Arijit Pasayat & C.K. Thakker Arijit Pasayat, J

The appellants faced trial for alleged commission of offences punishable under Sections 363, 368, 506 and 507 read with Section 34 of the Indian Penal Code, 1860 (in short the 'IPC'). The trial Court directed acquittal of the present appellants being of the view that the accusations have not been established. In appeal by the State, by the impugned judgment the High Court held that the appellants were guilty of offences punishable under Section 363 read with Section 34 IPC and were also liable to pay a fine of Rs.1,000/-. Appellant No.1 additionally was sentenced to undergo imprisonment for three months on each count for the offences punishable under Sections 506 and 507 IPC.

It was directed that in case the fine is paid, a sum of Rs.1,000/- was to be paid to Niranjan (PW-3) the victim. The appellants are described as A-1 and A-2 hereinafter.

The background facts and the findings of the trial Court are as follows:

Niranjan (PW-3) is the son of Sudhakar Kamat (PW-1) and was studying in St. Anthony's school. PW-3 was a minor then. On 16.2.1989 at about 4.00 p.m. when Niranjan (PW-3) was in his class, his friend Sachin informed him that somebody wants to see him. Accordingly, PW-3 went out of his class room and saw A-1 standing near a motor-bike. He told PW-3 that Dr. Prabhu who is PW-3's brother-in-law had asked him to take PW-3 whereupon PW-3 told him that he could not go out without the permission of his teacher. A-1 told him that he had already taken permission from his class teacher. Thereafter, he was taken in his motor-bike as a pillion rider. When they reached the 5th Main Road, A-2 was there.
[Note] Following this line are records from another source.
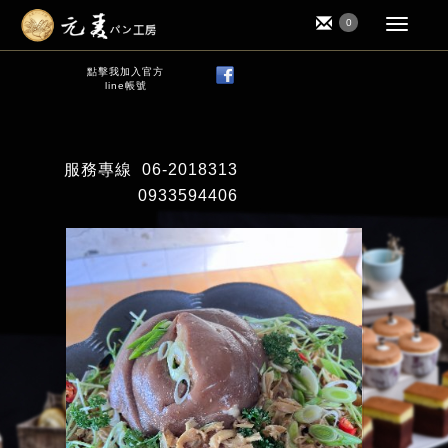
0
點擊我加入官方
line帳號
服務專線
06-2018313
0933594406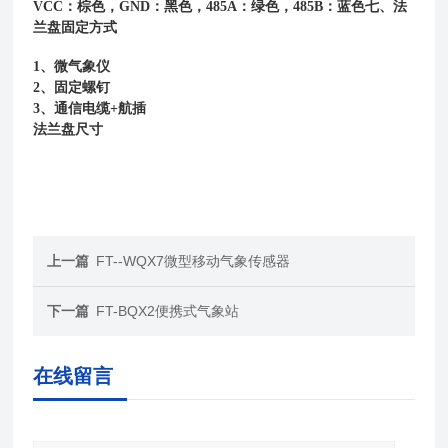
VCC：棕色，GND：黑色，485A：绿色，485B：蓝色
七、法
兰盘固定方式
1、微气象仪
2、固定螺钉
3、通信电缆+航插
法兰盘尺寸
上一篇
FT--WQX7微型移动气象传感器
下一篇
FT-BQX2便携式气象站
在线留言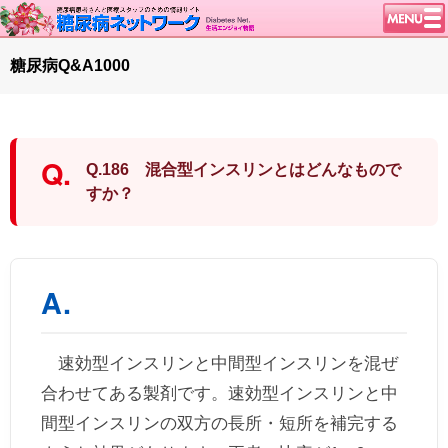
トップページ
糖尿病Q&A1000
ニュース
学会・イベント
談話室BBS
Q.186 混合型インスリンとはどんなもので
糖尿病のきほん
すか？
特集・連載
腎臓の健康道
インスリンポンプ
血糖トレンド
グリコアルブミン
速効型インスリンと中間型インスリンを混ぜ
特集・連載 一覧へ
合わせてある製剤です。速効型インスリンと中
1型ライフ
間型インスリンの双方の長所・短所を補完する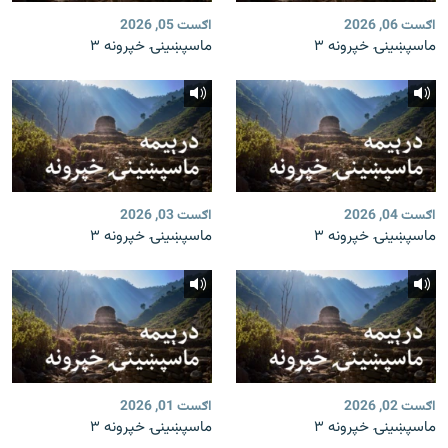
اګست 06, 2026
اګست 05, 2026
ماسپښینۍ خپرونه ۳
ماسپښینۍ خپرونه ۳
اګست 04, 2026
اګست 03, 2026
ماسپښینۍ خپرونه ۳
ماسپښینۍ خپرونه ۳
اګست 02, 2026
اګست 01, 2026
ماسپښینۍ خپرونه ۳
ماسپښینۍ خپرونه ۳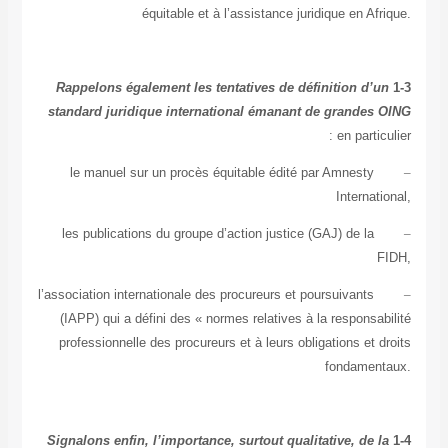
équitable et à l’assistance juridique en A
Rappelons également les tentatives de définition d’
standard juridique international émanant de grande
en parti
le manuel sur un procès équitable édité par Amnesty
Interna
les publications du groupe d’action justice (GAJ) de la
l’association internationale des procureurs et poursuivants
(IAPP) qui a défini des « normes relatives à la respons
professionnelle des procureurs et à leurs obligations et
fondame
Signalons enfin, l’importance, surtout qualitative, de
All the three of them went by motor-bike. Though PW-3 requested them that he would keep his school bag in his house, A-1 did not agree and he was taken away. Thereafter, they went into a forest for about 2 furlongs where A-1 collected his phone number. When PW-3 enquired about his brother-in-law-Dr. Prabhu, A-1 told him that he would find out about his brother-in-law. At about 6.30 p.m. A-1 came back and discussed something privately with A-2. Then A-2 told him that he had lost his ring and so saying he went to search for the lost ring.

However, PW-3 became suspicious and asked A-1 to take him to his house.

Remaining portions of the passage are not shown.